The Bank of Japan (BOJ) made the decision to hold rates steady at its meeting this week, leaving room for further stimulus in the coming months. The move indicates that further rate adjustments and asset purchases are still on the table.
Inflation remains far below the Bank of Japan’s 2% goal. With continued slow growth, analysts predict another expansion mid-year. Governor Haruhiko Kuroda noted that the full impact of the negative rate does not have be realized before making another move.
Kuroda is under intense pressure, as corporate and household sentiment diminishes. Investors are concerned that central banks have reached their limits on monetary policy.
The BOJ’s statement indicates a downgrade in its economic outlook, which supports expectations of a move somewhere between April and July.
Economists expect the BOJ to cut negative rates even further to stoke the economy.
The Bank of Japan isn’t the only bank seeing financial markets move against them. The ECB (European Central Bank) implemented an aggressive monetary stimulus package, but the move still did not please many investors. The Federal Reserve in the U.S. kicked off its two-day monetary policy meeting on Tuesday.

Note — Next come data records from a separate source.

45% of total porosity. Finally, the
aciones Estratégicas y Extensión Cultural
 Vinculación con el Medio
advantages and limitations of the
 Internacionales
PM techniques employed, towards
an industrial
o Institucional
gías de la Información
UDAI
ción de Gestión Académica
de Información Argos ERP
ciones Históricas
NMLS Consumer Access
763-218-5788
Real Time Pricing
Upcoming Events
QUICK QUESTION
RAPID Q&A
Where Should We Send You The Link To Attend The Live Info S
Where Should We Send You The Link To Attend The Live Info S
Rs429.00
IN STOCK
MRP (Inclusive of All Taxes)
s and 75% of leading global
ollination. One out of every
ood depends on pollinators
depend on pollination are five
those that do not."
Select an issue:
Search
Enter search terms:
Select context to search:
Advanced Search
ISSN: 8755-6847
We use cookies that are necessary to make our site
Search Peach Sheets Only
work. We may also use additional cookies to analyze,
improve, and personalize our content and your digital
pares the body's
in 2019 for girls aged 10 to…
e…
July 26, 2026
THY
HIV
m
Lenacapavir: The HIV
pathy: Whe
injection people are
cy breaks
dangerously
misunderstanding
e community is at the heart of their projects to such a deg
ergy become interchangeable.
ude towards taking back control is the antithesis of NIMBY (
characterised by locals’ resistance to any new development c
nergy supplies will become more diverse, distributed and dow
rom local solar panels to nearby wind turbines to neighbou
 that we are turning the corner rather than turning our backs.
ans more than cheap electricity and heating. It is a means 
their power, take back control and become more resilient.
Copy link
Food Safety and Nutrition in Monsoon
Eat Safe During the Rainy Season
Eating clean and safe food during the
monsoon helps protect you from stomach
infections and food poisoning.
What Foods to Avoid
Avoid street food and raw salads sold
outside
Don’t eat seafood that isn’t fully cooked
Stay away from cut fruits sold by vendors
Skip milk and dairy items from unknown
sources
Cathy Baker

The Bank of Japan is refining its new policy, exempting money reserve funds from the negative rate in a move to appease institutional investors who are not pleased with the policy.

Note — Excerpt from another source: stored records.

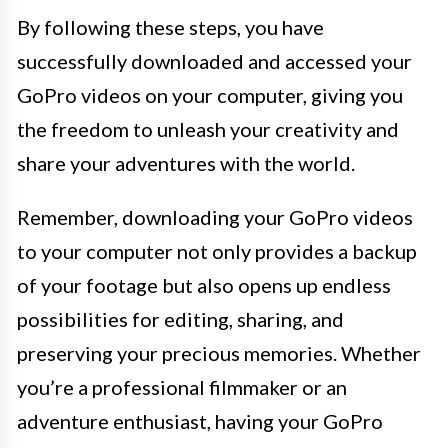
By following these steps, you have
successfully downloaded and accessed your
GoPro videos on your computer, giving you
the freedom to unleash your creativity and
share your adventures with the world.
Remember, downloading your GoPro videos
to your computer not only provides a backup
of your footage but also opens up endless
possibilities for editing, sharing, and
preserving your precious memories. Whether
you’re a professional filmmaker or an
adventure enthusiast, having your GoPro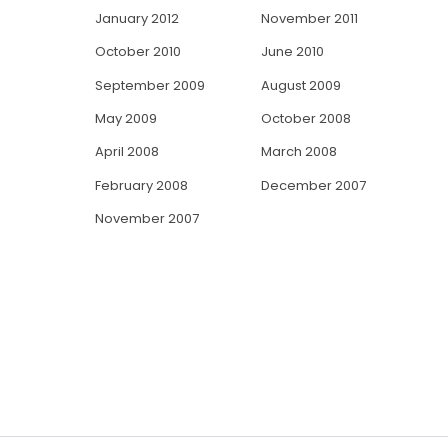
January 2012
November 2011
October 2010
June 2010
September 2009
August 2009
May 2009
October 2008
April 2008
March 2008
February 2008
December 2007
November 2007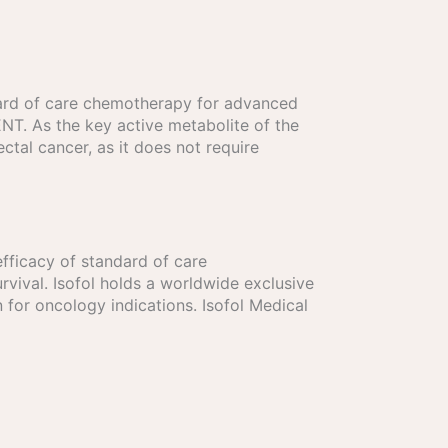
andard of care chemotherapy for advanced
GENT. As the key active metabolite of the
ctal cancer, as it does not require
efficacy of standard of care
vival. Isofol holds a worldwide exclusive
for oncology indications. Isofol Medical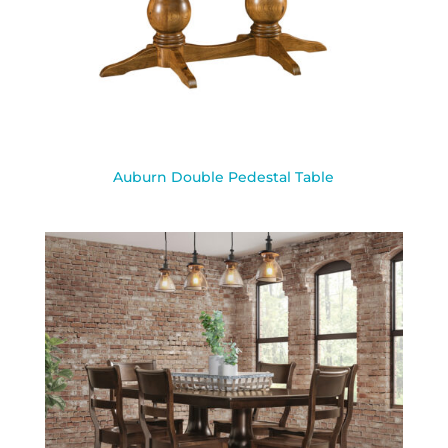
Auburn Double Pedestal Table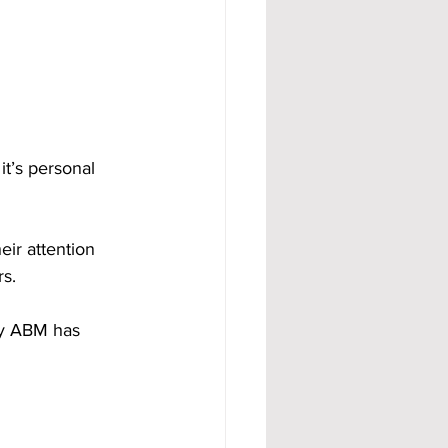
t’s personal 
ir attention 
rs.
hy ABM has 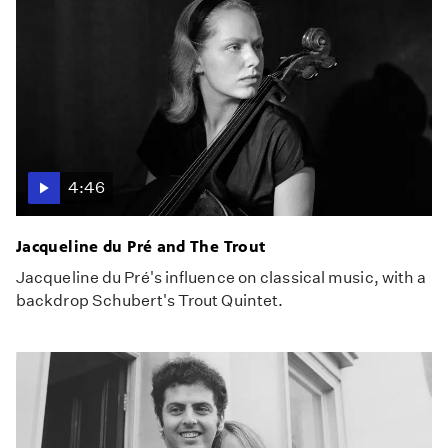
4:46
Jacqueline du Pré and The Trout
Jacqueline du Pré's influence on classical music, with a
backdrop Schubert's Trout Quintet.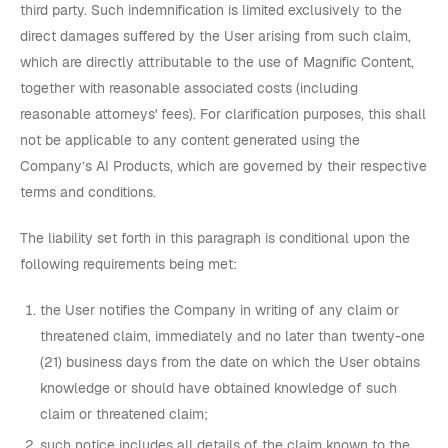
third party. Such indemnification is limited exclusively to the
direct damages suffered by the User arising from such claim,
which are directly attributable to the use of Magnific Content,
together with reasonable associated costs (including
reasonable attorneys' fees). For clarification purposes, this shall
not be applicable to any content generated using the
Company’s AI Products, which are governed by their respective
terms and conditions.
The liability set forth in this paragraph is conditional upon the
following requirements being met:
the User notifies the Company in writing of any claim or
threatened claim, immediately and no later than twenty-one
(21) business days from the date on which the User obtains
knowledge or should have obtained knowledge of such
claim or threatened claim;
such notice includes all details of the claim known to the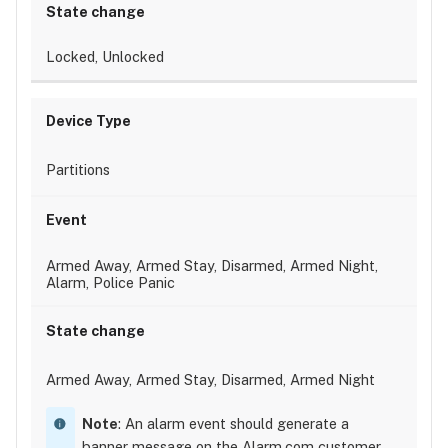
Locked, Unlocked
Partitions
Armed Away, Armed Stay, Disarmed, Armed Night,
Alarm, Police Panic
Armed Away, Armed Stay, Disarmed, Armed Night
Note
: An alarm event should generate a
banner message on the Alarm.com customer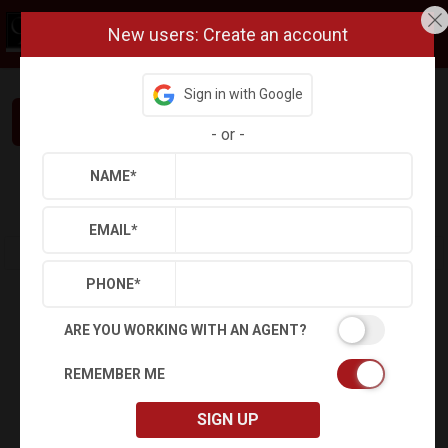
New users: Create an account
Sign in with Google
Interested in This Home? Let’s Talk.
-
or
-
NAME
*
Refine
Results
Sign in
Save Property
EMAIL
*
PHONE
*
ARE YOU WORKING WITH AN AGENT?
REMEMBER ME
SIGN UP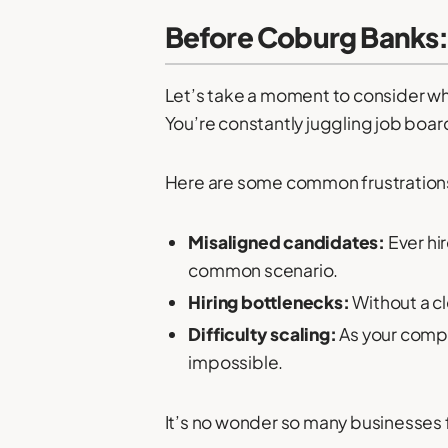
Before Coburg Banks:
Let’s take a moment to consider what 
You’re constantly juggling job boar
Here are some common frustrations
Misaligned candidates:
Ever hi
common scenario.
Hiring bottlenecks:
Without a cl
Difficulty scaling:
As your compa
impossible.
It’s no wonder so many businesses fe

Economic data since the BOJ’s meeting in late January shows very little recovery momentum. Its key consumer-price measure was unchanged in January, and sentiment among businesses and consumers has declined.

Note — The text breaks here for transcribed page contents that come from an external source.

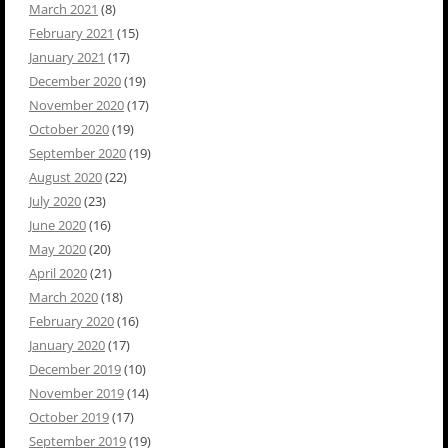
March 2021
(8)
February 2021
(15)
January 2021
(17)
December 2020
(19)
November 2020
(17)
October 2020
(19)
September 2020
(19)
August 2020
(22)
July 2020
(23)
June 2020
(16)
May 2020
(20)
April 2020
(21)
March 2020
(18)
February 2020
(16)
January 2020
(17)
December 2019
(10)
November 2019
(14)
October 2019
(17)
September 2019
(19)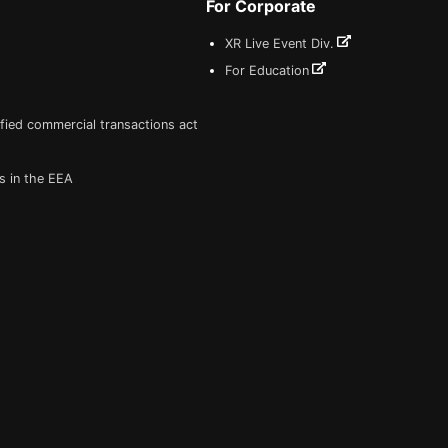
For Corporate
XR Live Event Div.
For Education
fied commercial transactions act
s in the EEA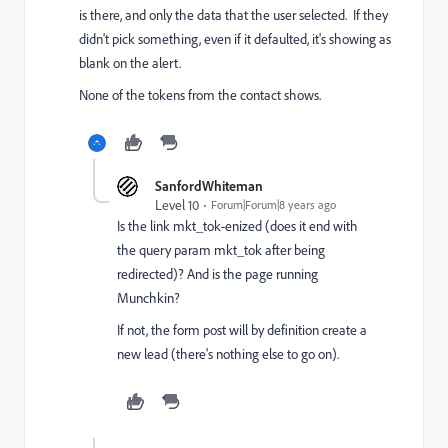
is there, and only the data that the user selected. If they
didn't pick something, even if it defaulted, it's showing as
blank on the alert.
None of the tokens from the contact shows.
SanfordWhiteman
Level 10
Forum|Forum|8 years ago
Is the link mkt_tok-enized (does it end with
the query param mkt_tok after being
redirected)? And is the page running
Munchkin?
If not, the form post will by definition create a
new lead (there's nothing else to go on).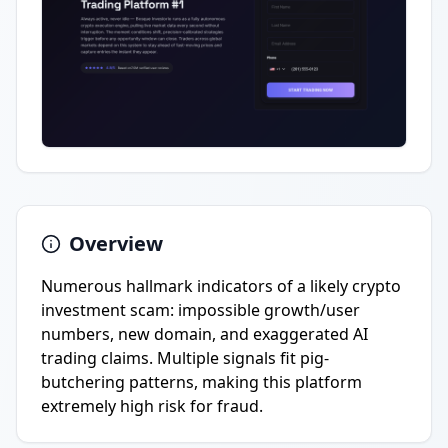
Overview
Numerous hallmark indicators of a likely crypto
investment scam: impossible growth/user
numbers, new domain, and exaggerated AI
trading claims. Multiple signals fit pig-
butchering patterns, making this platform
extremely high risk for fraud.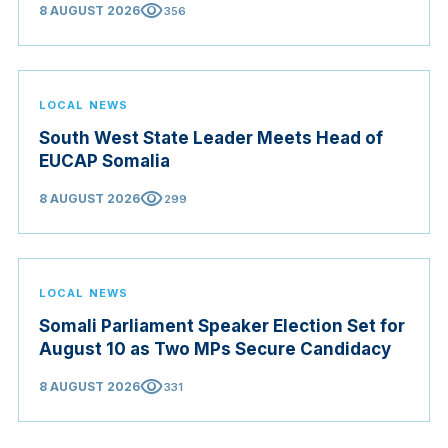
visibility
8 AUGUST 2026
356
LOCAL NEWS
South West State Leader Meets Head of
EUCAP Somalia
visibility
8 AUGUST 2026
299
LOCAL NEWS
Somali Parliament Speaker Election Set for
August 10 as Two MPs Secure Candidacy
visibility
8 AUGUST 2026
331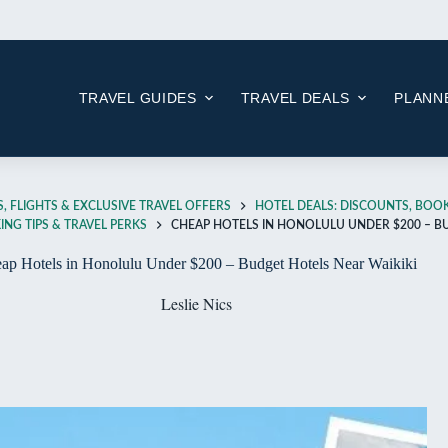
Skip
to
content
TRAVEL GUIDES
TRAVEL DEALS
PLANNE
, FLIGHTS & EXCLUSIVE TRAVEL OFFERS
HOTEL DEALS: DISCOUNTS, BOOK
NG TIPS & TRAVEL PERKS
CHEAP HOTELS IN HONOLULU UNDER $200 – B
ap Hotels in Honolulu Under $200 – Budget Hotels Near Waikiki
Leslie Nics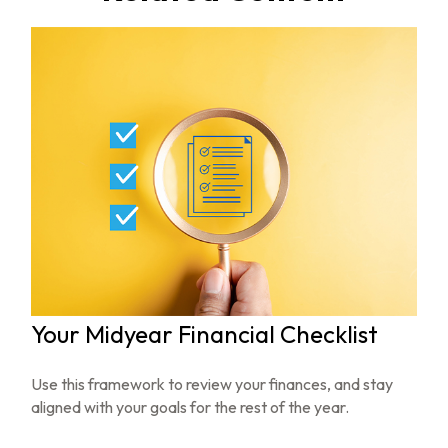
Your Midyear Financial Checklist
Use this framework to review your finances, and stay
aligned with your goals for the rest of the year.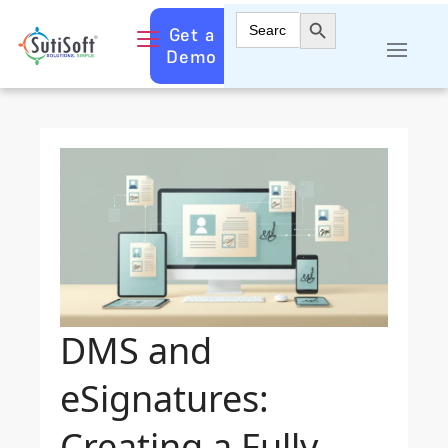
Search Button
Search
Get a
for:
Demo
DMS and
eSignatures:
Creating a Fully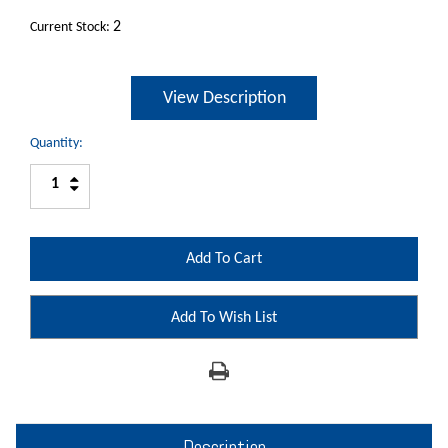
2
Current Stock:
View Description
Quantity:
Increase
Decrease
Quantity:
Quantity:
Add To Wish List
Description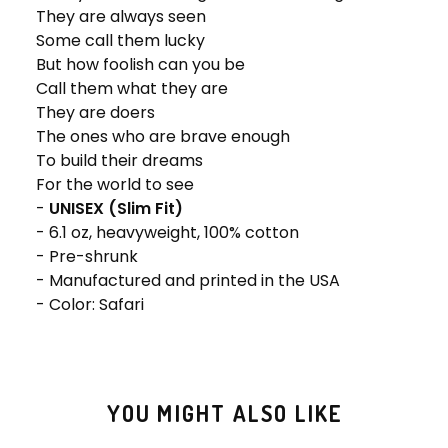
They are always seen
Some call them lucky
But how foolish can you be
Call them what they are
They are doers
The ones who are brave enough
To build their dreams
For the world to see
-
UNISEX (Slim Fit)
- 6.1 oz, heavyweight, 100% cotton
- Pre-shrunk
- Manufactured and printed in the USA
- Color: Safari
YOU MIGHT ALSO LIKE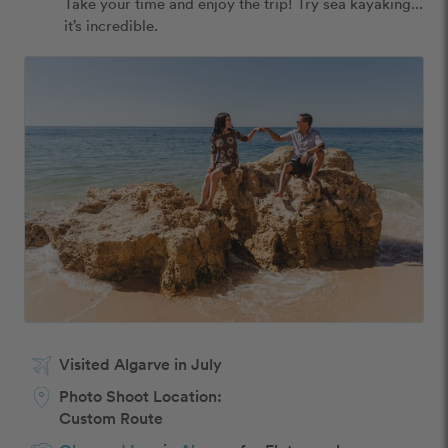
Take your time and enjoy the trip! Try sea kayaking... 
it’s incredible. 
Visited Algarve in July
Photo Shoot Location:
Custom Route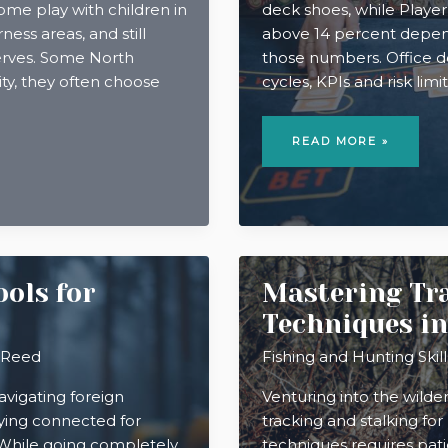
Some play with children in
deck shoes, while Player
ness areas, and still
above 14 percent dependi
serves. Some North
those numbers. Office de
ity, they often choose
cycles, KPIs and risk lim
WHY
STRATEGIC
READ MORE »
THINKING
AT
WORK
FEELS
LIKE
PLAYING
BACCARAT
ols for
Mastering Tra
Techniques i
 Reed
Fishing and Hunting Skill
vigating foreign
Venturing into the wilde
aying connected for
tracking and stalking fo
. While going completely
techniques requires pati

The yen moved ahead against the dollar at 113.06, 6% higher than at the start of the year. Gains in the currency jeopardize corporate profits growth, especially in exports. A stronger yen will also impact inflation due to reduced import costs.
The Bank of Japan stated that it would be examining “risks to economic activity and prices,” and noted that it would take further easing measures in terms of quality, quantity and interest rate if deemed necessary.